Perhaps one of the reasons why our residents didn’t make a big deal about wearing masks was the robust local anti-tuberculosis initiative in the preceding years that encouraged public awareness of disease transmission and unsanitary behavior. These campaigns were often directed toward boys and men who continued such unhealthy habits as public spitting. Posters depicting men politely turning their head to cough into a handkerchief were used to transform staid hygiene rules into emblems of patriotism and social responsibility. In 1918, a simple handkerchief was considered an important public health tool as it was more readily used than masks by men. Men were less inclined to wear face coverings because they thought it was shameful and feminine. Unfortunately, this stigma continues to this day as recent surveys report many males describe mask wearing as “not cool,” and “a sign of weakness.”

Poster on left issued by the National Tuberculosis Association, 1918. Poster on the right issued by the U.S. Public Health Service, 1918.

Girls and women are thought to have adopted the masks more easily since they were caregivers, but their use of face coverings was probably encouraged by milliners advertising fabric barriers as fashion accessories. All the rage in the fall of 1918, particularly with a fringe of chiffon in taupe shades were “flu veils.” Marketed as impervious to germs and treated with disinfectants, many of these looks were playfully mocked in the media. In truth, the thin, lacy fabrics probably offered little to no protection, but they were certainly creative attempts to make the best of a difficult situation.

The “Safety First” Veil designed by Stern & Stern Women’s Wear Daily, October 23, 1918.

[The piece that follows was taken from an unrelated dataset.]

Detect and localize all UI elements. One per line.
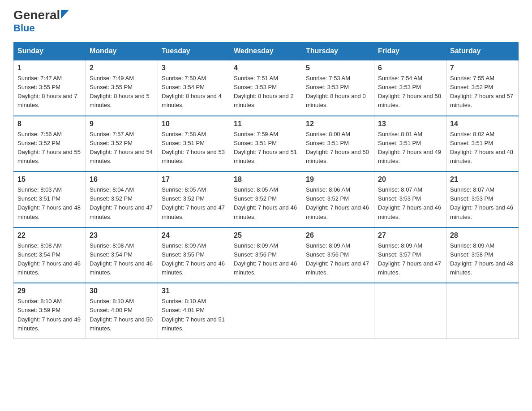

Fun, innovative and expressive masks are everywhere today just as they were during the 1918 pandemic and just like then, we contribute to the good health of our whole community by wearing masks during these challenging times. Let’s set good examples of responsibility and stewardship. We may not feel we are doing much by covering up, but with no clear end in sight for Covid-19, it might be good to consider the words of the famed sanitation engineer George Soper who discovered Mary Mallon- the Typhoid Mary of New York City. In his assessment of the 1918 pandemic, he addressed the use of face masks as follows:

“…if doubt arises as to the probable efficacy of measures which seem so lacking in specificity it must be remembered that it is better for the public morale to be doing something than nothing and the general health will not suffer for the additional care which is given to it. To do otherwise would constitute an unacceptable passivity in the face of a deadly disease.”

How true his words ring over a hundred years later—let’s listen to sound advise this time around.